This kind of headline (via the NYT) drives me a bit crazy, to be honest: A G.O.P. Test in Michigan: Is Trump a Help or a Hindrance? because it simplistically reduces a complex set of variables to a preferred narrative. While it is true that Trump is of significance to these elections, including being part of the trend that got the Republican candidate, Tudor Dixon, nominated in the first place, there are other factors that need to be taken into account (and that better explain where we are in this race, and where we are likely to end up).
First, the basic Trump-lined parameters from the piece:
As she runs to lead a narrowly divided swing state, Tudor Dixon is pursuing a hazardous strategy in the Michigan governor’s race: embracing Donald J. Trump, and at times emulating his no-holds-barred political style.

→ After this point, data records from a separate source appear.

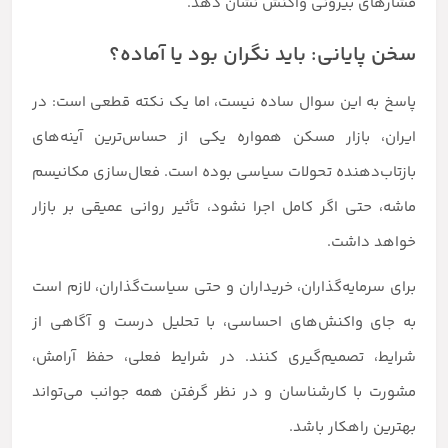
فشارهای بیرونی واکنش نشان دهد.
سخن پایانی: باید نگران بود یا آماده؟
پاسخ به این سوال ساده نیست، اما یک نکته قطعی است: در
ایران، بازار مسکن همواره یکی از حساس‌ترین آینه‌های
بازتاب‌دهنده تحولات سیاسی بوده است. فعال‌سازی مکانیسم
ماشه، حتی اگر کامل اجرا نشود، تأثیر روانی عمیقی بر بازار
خواهد داشت.
برای سرمایه‌گذاران، خریداران و حتی سیاست‌گذاران، لازم است
به جای واکنش‌های احساسی، با تحلیل درست و آگاهی از
شرایط، تصمیم‌گیری کنند. در شرایط فعلی، حفظ آرامش،
مشورت با کارشناسان و در نظر گرفتن همه جوانب می‌تواند
بهترین راهکار باشد.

She hit the campaign trail recently with the former president’s son Donald Trump Jr. and Kellyanne Conway, the onetime Trump White House adviser — and, in Trumpian fashion, made headlines for mocking her Democratic opponent, Gov. Gretchen Whitmer, over a 2020 kidnapping plot hatched against her by right-wing militia members.
[…]
The contest also serves as a test of whether Ms. Dixon and other Republican candidates can win their general elections by harnessing the grass-roots energy of Trump supporters that propelled them to the top of crowded and chaotic primaries. That approach — which entails a close association with Mr. Trump’s election denialism and other political baggage — worries some Michigan Republicans who believe Ms. Dixon is failing to win over the kinds of suburban and independent voters who are crucial in tight races.
So, on the one hand, I agree that Dixon represents the Trumpista wing of the party and therefore she is a test, to a degree, of that approach.
But on the other hand, if we were to take Trump out of the equation let’s consider the following. What if I told you the following ingredients of a race?
- The incumbent governor is running for re-election.
- The incumbent governor won election in 2018 by almost ten points.
- The challenger has never run for office before.
- The challenger only won her party’s nomination with 38.7% of the primary vote.
- The challenger is having trouble raising money.
- The state is competitive. The state had a Republican governor as recently as 2014. It went Trump in 2016 (by a super-narrow margin, 0.23%) and was one of the close states for Biden (which he won by 2.78%).
If you told me all of that, and knowing nothing else, I would have said, granting that some other stories or factors could radically change things, that the odds are that the incumbent governor would win but that the challenger would have a respectable showing (defined as getting into the 40s). Such an outcome appears to be where we are headed.
Along those lines, FiveThirtyEight gives Tudor a 4% chance to win and projects a 54.0 v. 42.4% vote distribution, not all that different than Whitmer’s 2018 53.3% v. 43.7% win.
My point is that while I am not saying Trump doesn’t matter, the notion that Michigan is some test of Trumpism is simply wrong (but it does fit the desired narrative).
Beating an incumbent is a challenge and Whitmer is fairly popular, albeit not in an overwhelming way. As such, any challenger would likely be at a disadvantage unless there was something truly special about that candidate. There is nothing especially noteworthy about Tudor Dixon. Indeed, as noted above, there are several key problems (e.g., a newbie with a money problem) that heavily mitigate against her winning next month.
In other words, the Trump frame is off the mark here, as it is wholly likely we would be seeing the same results without the Trump variable. The key factors are fundamentals like incumbency, fundraising, challenger quality, and overall partisan environment.
Indeed, the story notes:
Not all Republicans who closely aligned themselves with Mr. Trump have struggled to pivot from the primary election to the general. In Arizona, the Republican nominee for governor, Kari Lake, has taken a similar approach, and has narrowed her race to a dead heat — but unlike Ms. Dixon, she is not facing an incumbent governor like Ms. Whitmer.
Other candidates backed by Mr. Trump, like Blake Masters in Arizona’s Senate race and Doug Mastriano in Pennsylvania’s contest for governor, have fallen behind their Democratic opponents as they have struggled to raise money. Another Republican Senate hopeful, J.D. Vance, is facing a closer-than-expected race in Ohio.
Indeed, there is a truly mixed bag in all of these races. Dr. Oz is doing poorly in PA, but Walker could very well win in GA. Prevailing partisan conditions are likely the culprit in both cases, but I digress.
The way in which Trumpism matters here is less in the general, and more at the primary level. Again, the decentralized nature of our parties is well on display here. If one was going to challenge Whitmer, this was not the candidate to do so, and yet this is the candidate that the nomination process produced.